Contrary to the Leave campaign, it is not about 'control' but about how we seem to the world where our fate lies; and getting that right will be harder than voting to quit the EU.
People beyond the wilder investment fringes like to feel good about a place to locate themselves or their money. As the American author Maya Angelou said: "I've learned that people will forget what you said, people will forget what you did, but people will never forget how you made them feel." I am not at all convinced that the rest of the world is feeling too good about us at the moment.
We risk being characterised by rivals as insular and unwelcoming, particularly to young talent and foreign capital. The debate over our membership of the European Union never credited the UK's part in the relatively stable, collegiate approach to crises over the past 43 years, however hopeless or controversial those responses may have been. We may have been like squabbling relatives at a large family gathering, but the worst we ever did was storm into a separate room.
Now we appear to be off, door slammed behind us on the way out. But as we stare at tumbling currency values and share prices, the greater risk to the UK is probably not how we retain a relationship with the remaining members of the EU. It is how we appear to investors and immigrants that all sides know a sophisticated modern economy needs.
We have seemed an open, calm, pragmatic nation; and a place of principles, with a past steeped in an exportable set of values. I suspect we now seem a little smaller and chaotic; and a place led by diminished politicians.
Immigration, which is what it turned out to be about, has given us a culturally diverse country and services people can afford. London in particular is a global powerhouse precisely because it is global, welcoming talent and capital.
Happy? Sad? It doesn't matter. Whatever we may feel about ourselves after the referendum vote, it is how others feel about us that will decide our new position in the world. So far, the UK has not found it's voice. It's found its past: fragmenting along class, age and geographic lines.

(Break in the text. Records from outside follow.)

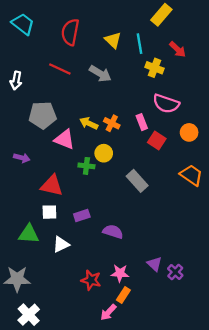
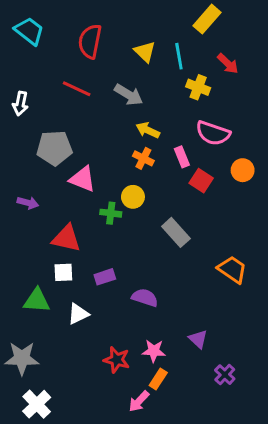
yellow arrow: (89, 123) -> (148, 130), moved
orange trapezoid: (191, 175) -> (232, 269), moved
purple cross: (175, 272) -> (225, 375), moved

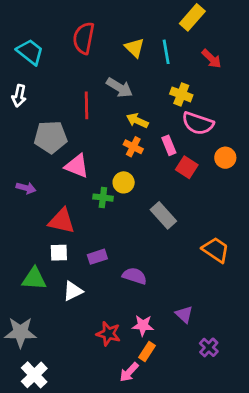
cyan trapezoid: (29, 31) -> (30, 52), moved
yellow cross: (198, 87) -> (181, 94), moved
red line: (77, 89) -> (86, 105), moved, turned 64

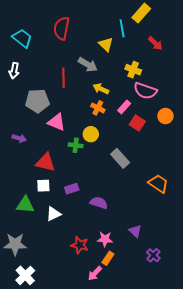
yellow triangle: (135, 48) -> (106, 44), moved
cyan line: (166, 52) -> (122, 28), moved
pink rectangle: (169, 145) -> (124, 107), turned 64

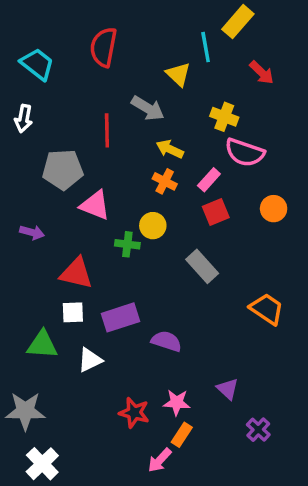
orange circle: (165, 116) -> (274, 209), moved
red square: (137, 123) -> (216, 212), moved, turned 35
purple rectangle: (72, 189) -> (121, 317), size x1.5

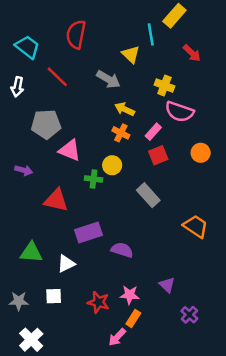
red line: (107, 130) -> (57, 77), moved, turned -45
white square: (73, 312) -> (54, 296), moved
gray star: (25, 411) -> (19, 301), size x0.7

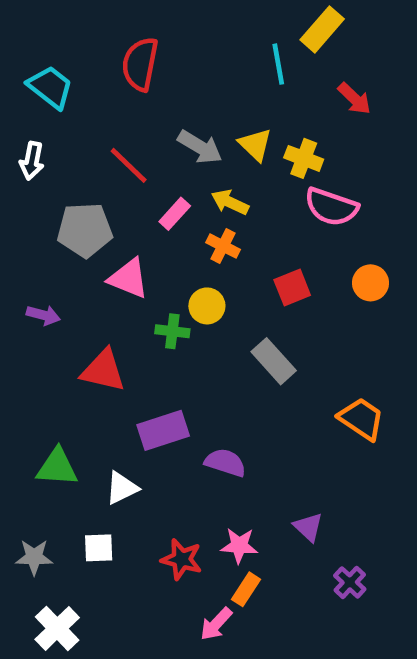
yellow triangle: (131, 54) -> (255, 145), moved
red line: (57, 77) -> (129, 165), moved
pink rectangle: (153, 132) -> (175, 214), moved

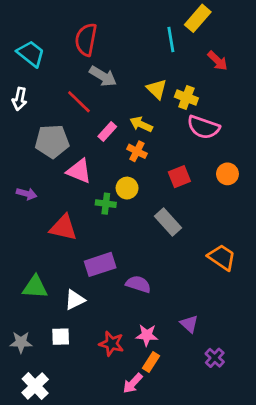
gray arrow: (200, 147) -> (103, 76), moved

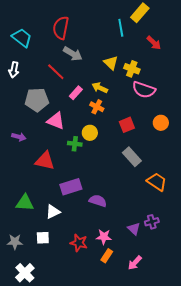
gray rectangle: (168, 222) -> (132, 157), moved
purple cross: (215, 358) -> (152, 222), moved, turned 32
pink arrow: (133, 383) -> (135, 263), moved

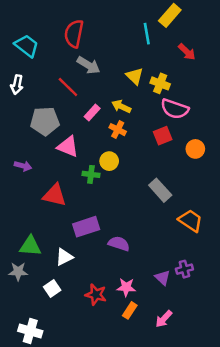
red square: (127, 125) -> (163, 136), moved
white square: (43, 238) -> (52, 289), turned -32
gray star: (15, 242) -> (18, 272), moved
white cross: (25, 273) -> (30, 331), turned -30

Nothing seems to have been thought through beyond that seductive 'control' sound bite. How will the restrictions on unskilled labour demanded by the Leave campaign be applied, for example? If robustly, expect wages to rise as staff shortages kick in. The law of supply and demand is strictly apolitical.
Can we really expect the French to obligingly keep a a border for us in Calais? I doubt it. There is little incentive.
Why will the City be more attractive to the EU than, say, Frankfurt? If it is in the belief that cities long envious of London's success do not ensure it is hobbled by the negotiated terms of trade, we may be sadly deluded.
At the moment we are fixated by currency and share price fluctuations and the carnival of political change. Media likes the immediate, after all. But markets have a way of reaching long-term averages again with surprising speed even after appalling events, such as world wars. We might reasonably expect that to continue, despite these testing circumstances.
This and changes of leaders are distractions, and they may prove far less damaging to our future prospects than how we are perceived as the sixth (and falling) biggest economy in the world.